Hippycrack - F48.1 (self-released, MC)

Direct link to the review
Release info
Sample

Hippycrack is a solo-project from the man who's behind Mucophiliac Narcolepsy as well. It made its first two demo-releases in 2008, and a split with the Russian noisecore-project Pissdeads followed the next year. Hippycrack published its most recent and refined offering, meaning this one, in the late 2010.

The music has drifted further away from power electronics and moreso into the realms of harsh noise when compared with the earlier releases, but it seems to have been the right choice since what the music lost in structure and violence, it gained in steady power and content. The songs (or "songs") mix really harsh static hiss, rhythms and white noise together with some clearer sounds, such as even spacy modular synth drones and sharp screeches. The main weight is clearly on the harshness with some primitive clanging and screeches here and there, but the clearer sounds have enough room to make the soundscape more detailed, structured and personal in addition to them serving as contrast-providers.

There's a good dose of variation between the different parts, from the opening one's mix of metal scrap noise and other chaotic beatings to less offensive parts that rely on various layers of primitive PE-sounds and cruder noise, all the way to the B-side's lenghty movie sample that ends to the most chaotic material on the whole tape. Both sides evolve very naturally at their own pace, and it even surprised me how boldly but still naturally the songs progress. They have a steady pace that lets you hear everything you want to before going forward, but without having the time to get stale. A few short moments of thinner and simpler sounds were left amidst the soundscape to serve as breathing pauses as well as sudden twists, which also show how well these tunes have been thought out.
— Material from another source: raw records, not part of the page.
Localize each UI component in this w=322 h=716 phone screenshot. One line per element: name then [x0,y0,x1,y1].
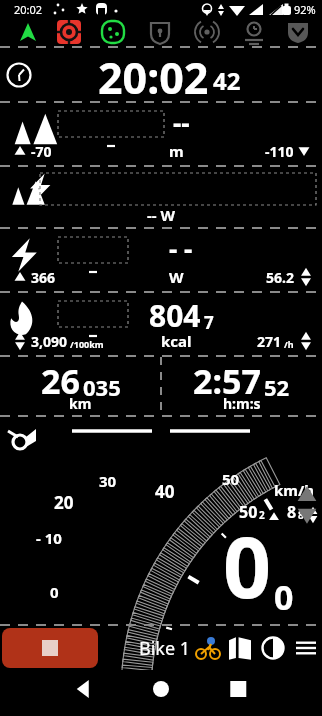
staticText: /100km [70,338,104,350]
staticText: 035 [83,372,121,402]
staticText: 26 [41,358,80,404]
staticText: 2 [259,508,265,522]
staticText: 0 [50,582,59,602]
staticText: 0 [223,508,272,622]
staticText: h:m:s [223,394,261,413]
staticText: km [69,394,92,413]
staticText: 50 [222,469,240,489]
staticText: 50 [239,501,258,523]
button[interactable]: Stop [2,628,98,668]
staticText: m [169,141,184,161]
staticText: -110 [265,142,294,161]
staticText: km/h [274,480,314,500]
staticText: 804 [149,295,201,336]
button[interactable]: 2:57 [161,357,322,415]
staticText: 92% [294,2,316,17]
button[interactable]: -- W [0,167,322,227]
staticText: 366 [31,268,56,287]
staticText: 20:02 [98,48,209,101]
staticText: 30 [99,471,117,491]
button[interactable]: Cyclist [195,635,221,661]
staticText: -- W [147,205,176,225]
button[interactable]: -- [0,103,322,165]
staticText: 56.2 [266,268,294,287]
staticText: kcal [161,331,192,351]
button[interactable]: 26 [0,357,161,415]
staticText: 8 [287,501,297,523]
button[interactable]: Bike 1 [139,636,191,661]
button[interactable]: Map [228,636,252,660]
button[interactable]: - - [0,229,322,291]
button[interactable]: Contrast [261,636,285,660]
staticText: - 10 [36,528,62,548]
staticText: 40 [155,480,175,503]
staticText: 20 [54,491,74,514]
staticText: /h [284,338,294,350]
button[interactable]: Menu [294,636,318,660]
button[interactable]: 804 [0,293,322,355]
staticText: 0 [274,574,294,620]
staticText: -70 [31,142,52,161]
staticText: 3,090 [31,332,68,351]
staticText: -- [173,105,190,140]
staticText: W [169,267,184,287]
staticText: 20:02 [14,2,43,17]
staticText: 271 [257,332,282,351]
button[interactable]: 20:02 [0,48,322,101]
staticText: 2:57 [193,358,261,404]
staticText: 8 [298,508,304,522]
staticText: 7 [204,311,214,334]
staticText: Bike 1 [139,636,191,661]
staticText: 42 [213,64,241,97]
staticText: - - [169,231,193,266]
staticText: 52 [264,372,290,402]
button[interactable]: 20 [0,417,322,624]
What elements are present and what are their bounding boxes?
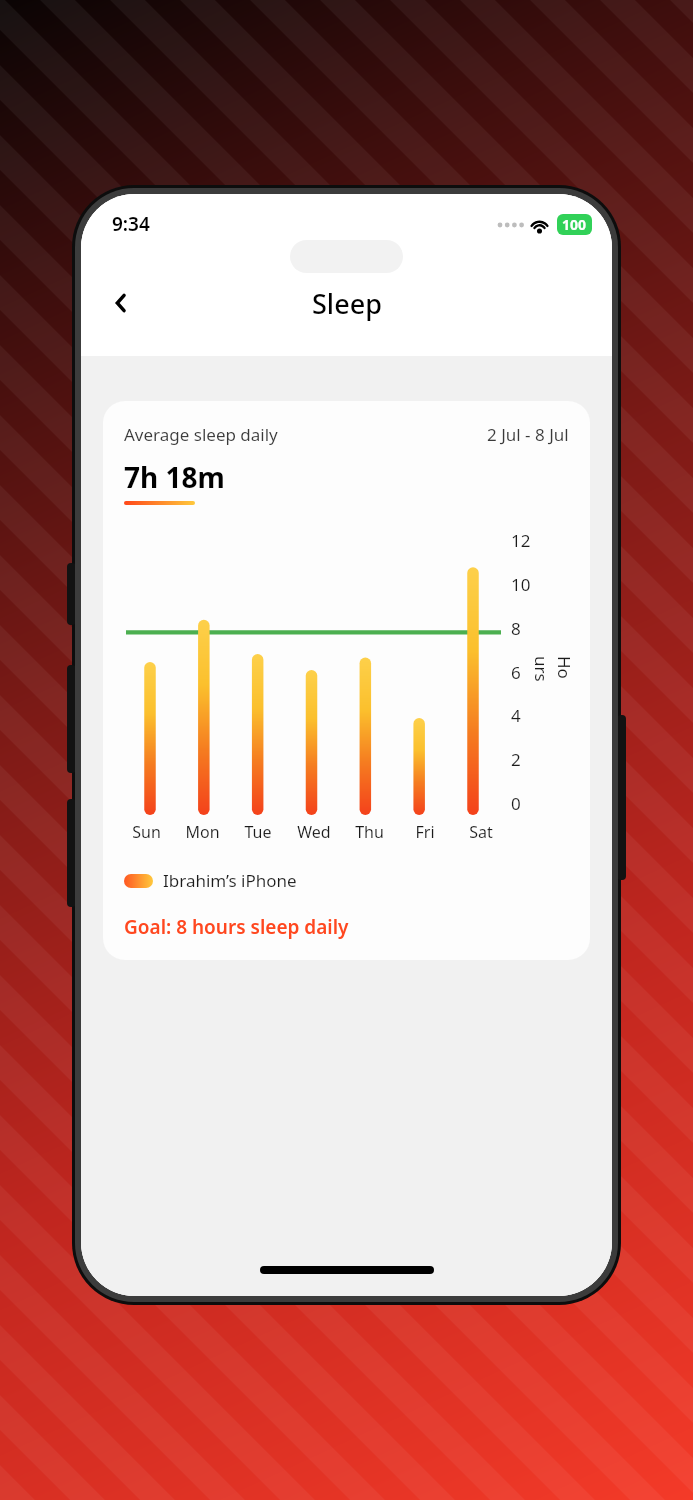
staticText: 0 bbox=[511, 792, 521, 815]
staticText: 12 bbox=[511, 529, 531, 552]
button[interactable]: Ibrahim’s iPhone bbox=[124, 869, 297, 892]
staticText: 8 bbox=[511, 617, 521, 640]
staticText: 7h 18m bbox=[124, 458, 225, 496]
staticText: Fri bbox=[415, 821, 435, 843]
staticText: Sun bbox=[132, 821, 161, 843]
staticText: 9:34 bbox=[112, 211, 150, 237]
staticText: 2 bbox=[511, 748, 521, 771]
button[interactable]: Average sleep daily bbox=[103, 401, 590, 960]
staticText: 4 bbox=[511, 704, 521, 727]
staticText: Thu bbox=[355, 821, 384, 843]
staticText: Ibrahim’s iPhone bbox=[163, 869, 297, 892]
staticText: 10 bbox=[511, 573, 531, 596]
staticText: 100 bbox=[562, 215, 587, 234]
staticText: Sleep bbox=[312, 285, 382, 322]
staticText: Sat bbox=[469, 821, 493, 843]
staticText: Wed bbox=[297, 821, 331, 843]
button[interactable]: Back bbox=[93, 275, 149, 331]
staticText: Hours bbox=[530, 656, 576, 688]
staticText: 2 Jul - 8 Jul bbox=[487, 423, 569, 446]
staticText: Goal: 8 hours sleep daily bbox=[124, 914, 349, 940]
staticText: 6 bbox=[511, 661, 521, 684]
staticText: Mon bbox=[185, 821, 220, 843]
staticText: Tue bbox=[244, 821, 272, 843]
staticText: Average sleep daily bbox=[124, 423, 278, 446]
This tape truly surprised me with its refinement. It relies on primitive sounds, a lot of which you've heard before, but when they've been put together this well it doesn't matter at all. My hope is that the artist succeeds in making his next work more overpowering , perhaps through bolder use of the different approaches of noise-making, as now the tape sounds just a bit too thought-out and reliant on safe choices to be a true killer. Still worth checking out, for sure.

8- / 10


DBL

If you enjoy chiptune or martial industrial, click my signature for a couple of new reviews.

Videotrage - Signaltures (tape)

Direct link to the review
Release info
Samples

Videotrage is a Finnish Duo and this is debut album, released after one EP. I haven't heard that one, but this particular tape is somewhere between minimalistic power electronics-noise and spacy electronic music, as well as sound collage and what-not, all of which flows through a strong retro-filter.
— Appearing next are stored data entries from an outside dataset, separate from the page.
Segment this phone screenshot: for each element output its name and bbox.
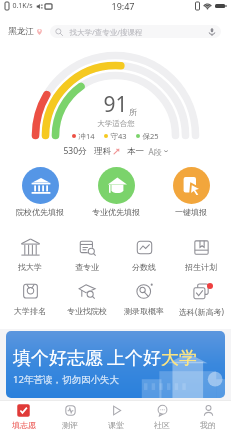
staticText: 选科(新高考) — [179, 306, 224, 317]
staticText: 理科 — [94, 146, 111, 157]
button[interactable]: 我的 — [185, 401, 231, 430]
staticText: 所 — [129, 107, 137, 117]
staticText: 社区 — [154, 420, 170, 430]
staticText: 查专业 — [75, 262, 99, 272]
staticText: 一键填报 — [175, 207, 207, 217]
button[interactable]: 选科(新高考) — [174, 282, 228, 317]
staticText: 测评 — [62, 420, 78, 430]
staticText: 大学 — [161, 347, 197, 370]
staticText: 黑龙江 — [8, 26, 34, 37]
staticText: 保25 — [142, 131, 159, 141]
button[interactable]: 专业找院校 — [60, 282, 114, 316]
button[interactable]: 找大学/查专业/搜课程 — [50, 25, 221, 38]
staticText: 找大学/查专业/搜课程 — [69, 27, 143, 37]
button[interactable]: 一键填报 — [156, 167, 226, 217]
button[interactable]: 填个好志愿 — [6, 331, 225, 398]
button[interactable]: 课堂 — [93, 401, 139, 430]
button[interactable]: 黑龙江 — [8, 26, 43, 37]
button[interactable]: 院校优先填报 — [5, 167, 75, 217]
button[interactable]: 专业优先填报 — [81, 167, 151, 217]
staticText: 招生计划 — [185, 262, 217, 272]
staticText: 本一 — [127, 146, 144, 157]
button[interactable]: 大学排名 — [3, 282, 57, 316]
staticText: 91 — [103, 90, 128, 119]
staticText: 大学排名 — [14, 306, 46, 316]
staticText: 测录取概率 — [124, 306, 164, 316]
staticText: 19:47 — [111, 0, 135, 12]
staticText: 课堂 — [108, 420, 124, 430]
staticText: 守43 — [110, 131, 127, 141]
staticText: 0.1K/s — [12, 1, 33, 11]
staticText: 我的 — [200, 420, 216, 430]
staticText: 冲14 — [78, 131, 95, 141]
button[interactable]: 530分 — [63, 145, 169, 157]
staticText: 找大学 — [18, 262, 42, 272]
button[interactable]: 查专业 — [60, 238, 114, 272]
staticText: 填志愿 — [12, 420, 36, 430]
staticText: 填个好志愿 — [13, 347, 103, 370]
button[interactable]: 招生计划 — [174, 238, 228, 272]
button[interactable]: 分数线 — [117, 238, 171, 272]
staticText: 大学适合您 — [97, 119, 135, 128]
staticText: 院校优先填报 — [16, 207, 64, 217]
button[interactable]: 社区 — [139, 401, 185, 430]
staticText: 上个好 — [107, 347, 161, 370]
staticText: A段 — [148, 146, 162, 157]
button[interactable]: 测录取概率 — [117, 282, 171, 316]
staticText: 专业找院校 — [67, 306, 107, 316]
button[interactable]: Voice search — [207, 27, 217, 37]
button[interactable]: 测评 — [47, 401, 93, 430]
button[interactable]: 找大学 — [3, 238, 57, 272]
staticText: 530分 — [63, 145, 87, 157]
button[interactable]: 填志愿 — [0, 401, 47, 430]
staticText: 专业优先填报 — [92, 207, 140, 217]
staticText: 12年苦读，切勿因小失大 — [13, 373, 119, 386]
staticText: 分数线 — [132, 262, 156, 272]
The four minutes long opening tune actually lives up to its name; it sounds like browsing through different radio frequencies from the past, with the different samples overlapping with each other in a surprising but peaceful way. These samples have a bit of covering from vintage modular synths that are the main element of the second tune the thirteen-minuter "Timewarp." The synths create a dense but very soft and slow wave with just a bit of a sharp and noisy edge, which flows forward with little disturbance for a few minutes until it's replaced with some cruder synth notes with a similarly worn sound. There's some analogue grit in the background and the notes have an improvisation-like nature to slowly drift towards greater noisiness, but overall the track sounds moreso alien than dangerous in any way. The synths mutate into a looping, delay-reliant pattern which brought images of really old sci-fi movies to my mind. The track sounds interesting and its slow mutation process keeps the listener on his/her toes for the whole time, despite the calm pace.

The songs are fittingly titled, for sure; the five minutes long track A3 is based on a Finnish lecture about thermal weapons, with some bubbling and soft screeches added on top of it. It might not sound like much on paper, but the lecturer's low, monotonal voice and the simple effects make the tune pretty enjoyable and interesting piece, and a good, calm closer for the A-side.
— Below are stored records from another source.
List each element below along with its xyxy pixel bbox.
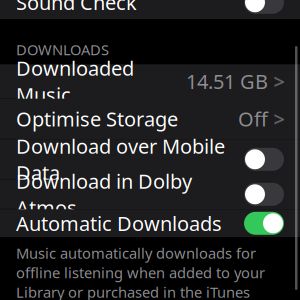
- staticText: Download in Dolby Atmos: [16, 168, 192, 221]
- staticText: >: [274, 106, 284, 132]
- button[interactable]: Automatic Downloads: [0, 209, 300, 237]
- button[interactable]: Download in Dolby Atmos: [0, 180, 300, 209]
- button[interactable]: Optimise Storage: [0, 99, 300, 139]
- staticText: DOWNLOADS: [16, 40, 109, 59]
- staticText: Off: [238, 106, 268, 132]
- staticText: Music automatically downloads for offlin…: [16, 243, 265, 300]
- button[interactable]: Sound Check: [0, 0, 300, 19]
- staticText: >: [274, 68, 284, 95]
- staticText: Optimise Storage: [16, 106, 178, 132]
- staticText: Sound Check: [16, 0, 137, 16]
- staticText: 14.51 GB: [186, 68, 268, 95]
- staticText: Downloaded Music: [16, 55, 134, 108]
- staticText: Download over Mobile Data: [16, 133, 225, 186]
- staticText: Automatic Downloads: [16, 210, 222, 237]
- button[interactable]: Downloaded Music: [0, 64, 300, 98]
- button[interactable]: Download over Mobile Data: [0, 139, 300, 179]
Side B has just one lenghty track (around 18 minutes long) about allegiance to the higher order and its leaders, for the common good. This one is the most versatile and seemingly planned one, and has the most instruments as well. Aside of the calm modular synths creating a field of sound in the beginning, it has some monotonal speaking and even a bit of a percussion beat to give the track a nice start, and to prevent the listener from being incapacitated. There's even a modulated voice speaking about the song's theme, and this voice is the most cliché element on the whole album - it doesn't stop it from suiting the album perfectly, though, and at least I found it to fittingly deepen the sci-fi mood. The song progresses from calm and thought-out waving to more rhythmic type of music, to some faster, louder, more improvised and almost hypnotizing direction, ending up sounding like a soundtrack for brainwashing. It took me a while to get fully adjusted to this song, but after a few try-outs I was sucked into its world.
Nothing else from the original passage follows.